- **DATA TO PROCESS**:
━━━━━━

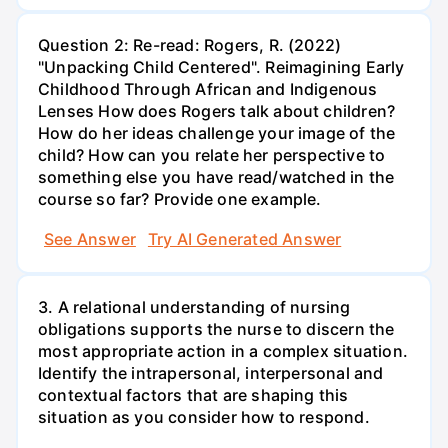
Question 2: Re-read: Rogers, R. (2022)
"Unpacking Child Centered". Reimagining Early
Childhood Through African and Indigenous
Lenses How does Rogers talk about children?
How do her ideas challenge your image of the
child? How can you relate her perspective to
something else you have read/watched in the
course so far? Provide one example.
See Answer
Try AI Generated Answer
3. A relational understanding of nursing
obligations supports the nurse to discern the
most appropriate action in a complex situation.
Identify the intrapersonal, interpersonal and
contextual factors that are shaping this
situation as you consider how to respond.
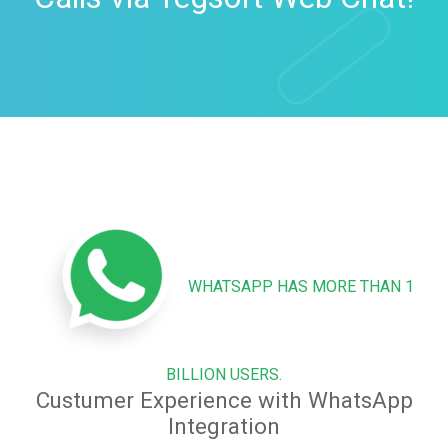
WHATSAPP HAS MORE THAN 1
BILLION USERS.
Custumer Experience with WhatsApp
Integration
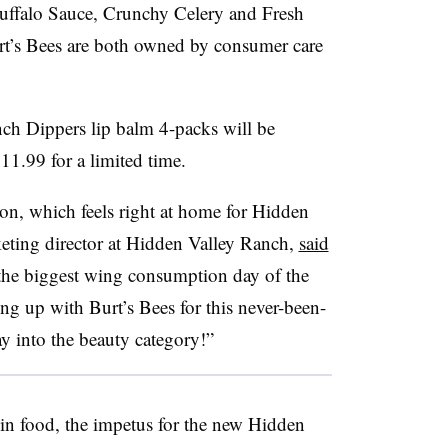
Buffalo Sauce, Crunchy Celery and Fresh
t’s Bees are both owned by consumer care
ch Dippers lip balm 4-packs will be
11.99 for a limited time.
son, which feels right at home for Hidden
eting director at Hidden Valley Ranch,
said
the biggest wing consumption day of the
ng up with Burt’s Bees for this never-been-
ay into the beauty category!”
in food, the impetus for the new Hidden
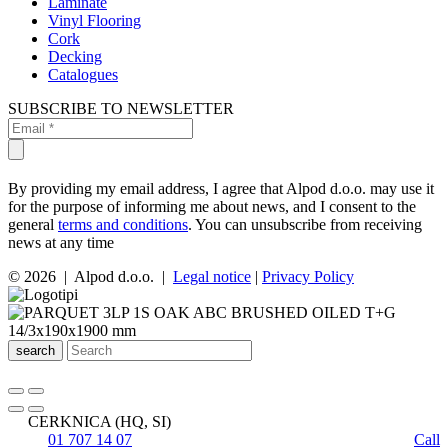
Laminate
Vinyl Flooring
Cork
Decking
Catalogues
SUBSCRIBE TO NEWSLETTER
By providing my email address, I agree that Alpod d.o.o. may use it
for the purpose of informing me about news, and I consent to the
general
terms and conditions
. You can unsubscribe from receiving
news at any time
© 2026 | Alpod d.o.o. |
Legal notice
|
Privacy Policy
search
CERKNICA (HQ, SI)
01 707 14 07
Call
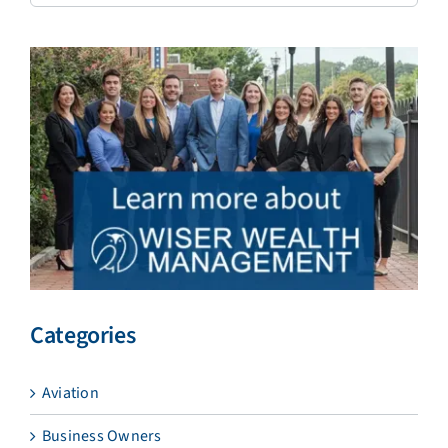
Categories
Aviation
Business Owners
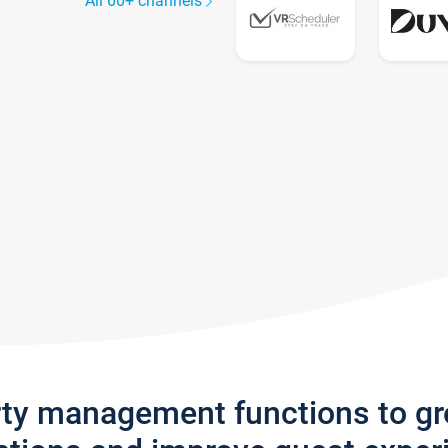
All 60+ channels
rty management functions to g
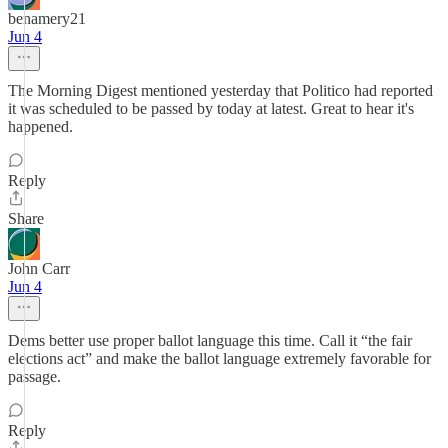
benamery21
Jun 4
The Morning Digest mentioned yesterday that Politico had reported
it was scheduled to be passed by today at latest. Great to hear it's
happened.
Reply
Share
John Carr
Jun 4
Dems better use proper ballot language this time. Call it “the fair
elections act” and make the ballot language extremely favorable for
passage.
Reply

━━━━━━

- **WHAT TO WORK ON**:
Exact output of each line above is wanted, without the pictures.

- **EXERCISE ANSWER**:
Question 2: Re-read: Rogers, R. (2022)
"Unpacking Child Centered". Reimagining Early
Childhood Through African and Indigenous
Lenses How does Rogers talk about children?
How do her ideas challenge your image of the
child? How can you relate her perspective to
something else you have read/watched in the
course so far? Provide one example.
See Answer
Try AI Generated Answer
3. A relational understanding of nursing
obligations supports the nurse to discern the
most appropriate action in a complex situation.
Identify the intrapersonal, interpersonal and
contextual factors that are shaping this
situation as you consider how to respond.
WHATSAPP HAS MORE THAN 1
BILLION USERS.
Custumer Experience with WhatsApp
Integration
Buffalo Sauce, Crunchy Celery and Fresh
t’s Bees are both owned by consumer care
ch Dippers lip balm 4-packs will be
11.99 for a limited time.
son, which feels right at home for Hidden
eting director at Hidden Valley Ranch,
said
the biggest wing consumption day of the
ng up with Burt’s Bees for this never-been-
ay into the beauty category!”
in food, the impetus for the new Hidden
Laminate
Vinyl Flooring
Cork
Decking
Catalogues
SUBSCRIBE TO NEWSLETTER
By providing my email address, I agree that Alpod d.o.o. may use it
for the purpose of informing me about news, and I consent to the
general
terms and conditions
. You can unsubscribe from receiving
news at any time
© 2026 | Alpod d.o.o. |
Legal notice
|
Privacy Policy
search
CERKNICA (HQ, SI)
01 707 14 07
Call
Categories
Aviation
Business Owners
All 60+ channels
rty management functions to g
benamery21
Jun 4
The Morning Digest mentioned yesterday that Politico had reported
it was scheduled to be passed by today at latest. Great to hear it's
happened.
Reply
Share
John Carr
Jun 4
Dems better use proper ballot language this time. Call it “the fair
elections act” and make the ballot language extremely favorable for
passage.
Reply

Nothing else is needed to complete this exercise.